Shoelace issues:
Here’s a situation we see play out almost every practice or game day, sometimes multiple times per event.
- A player’s shoelace comes untied.
- The player immediate kneels down, putting her head at knee height of the other players, who may still be playing. Danger alert!
- The player starts trying to tie her lace(s), but she’s nervous due to the situation, so she struggles. She’s had practice at home, but very little practice in a hectic situation where other girls are running around her while she tries to tie her laces.
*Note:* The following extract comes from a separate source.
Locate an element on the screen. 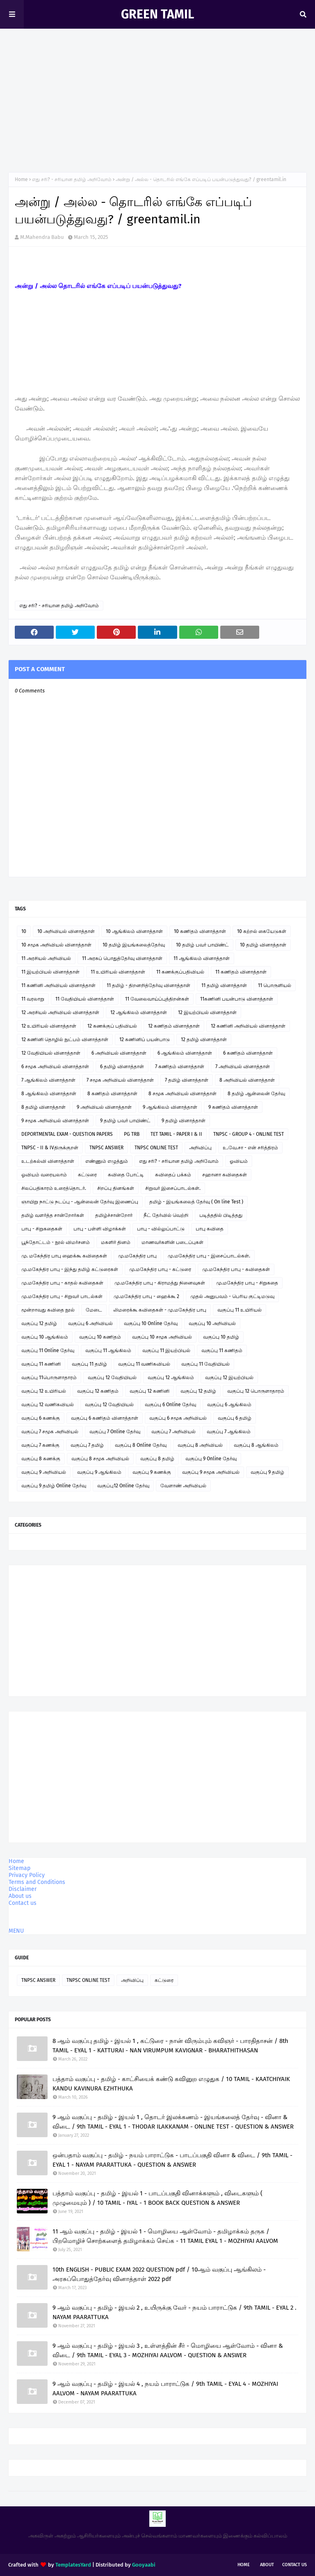 Image resolution: width=315 pixels, height=2576 pixels. 6 கணிதம் வினாத்தாள் is located at coordinates (248, 1053).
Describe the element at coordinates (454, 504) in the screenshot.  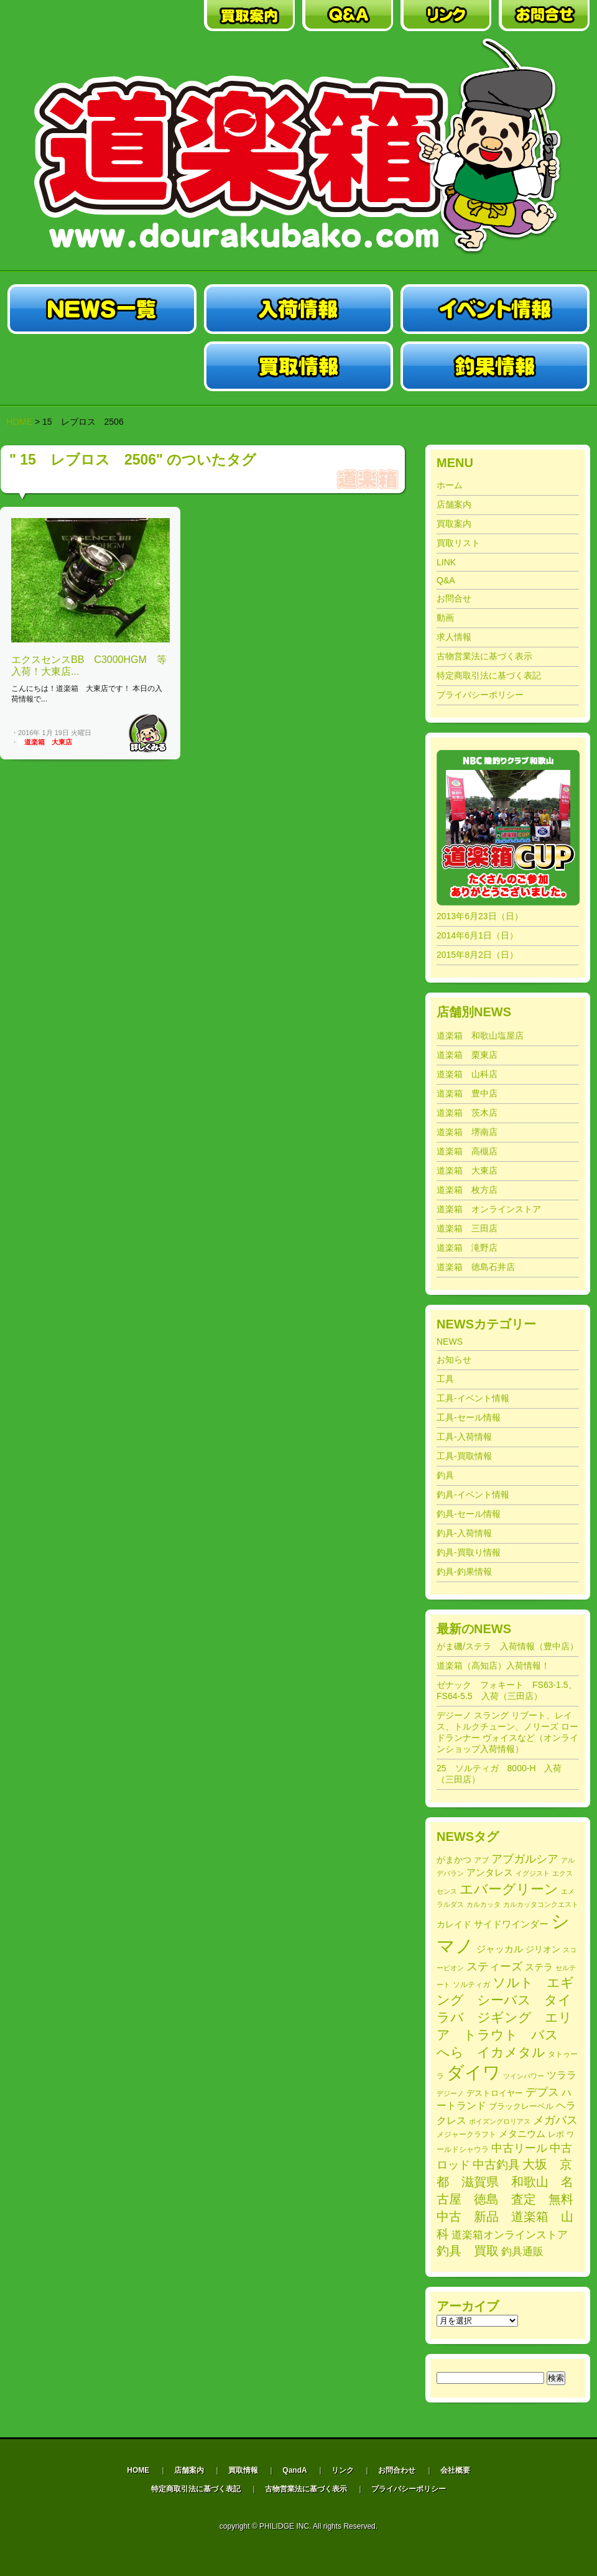 I see `店舗案内` at that location.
- A smart coach or referee will stop the practice or game and go into shoe-tier mode. But while this is happening, all of the other players stand and watch. (Even worse if it’s a game day: all of the players on both teams stand and watch, while their parents sit and watch. (“Are we here to play / watch soccer, or watch shoelaces?”) If the player wasn’t nervous before, she is now!
A solution: Caterpy laces!
A simple $12 solution? Caterpy laces! Funny name, funny look, available in crazy colors, but most importantly, they work! They work so well that one of our Junior Academy coaches replaced the stock laces on three pairs of coaching shoes with Caterpy laces.
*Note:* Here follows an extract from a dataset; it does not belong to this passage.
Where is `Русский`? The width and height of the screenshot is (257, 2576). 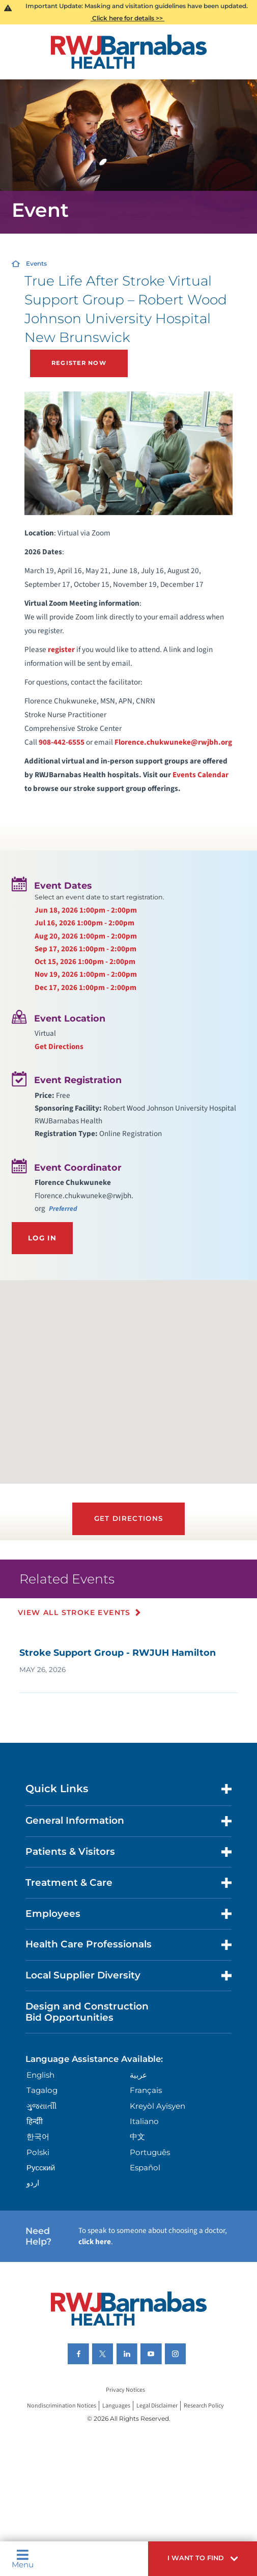 Русский is located at coordinates (40, 2167).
The most common parent “con” comment: I want my daughter to know how to tie her shoes!
The coach’s rebuttal: We do too! But executing a fine motor skill in the middle of the chaos of a U8 soccer game — without having practiced the skill over and over in the chaos of a U8 soccer practice — isn’t exactly the easiest environment. (Analogy time: Think of a difficult skill like the “yo yo” stop and go move. You can practice at home all you want, but you won’t know if you’ve “got it” until you pull it off in games with an opponent trying to stop you.
Tangent: The soccer shoe makers don’t help matters by shipping soccer shoes with slippery laces. Laces with some friction are so much more effective. But until the shoe makers come around, Caterpy laces can prevent the problem.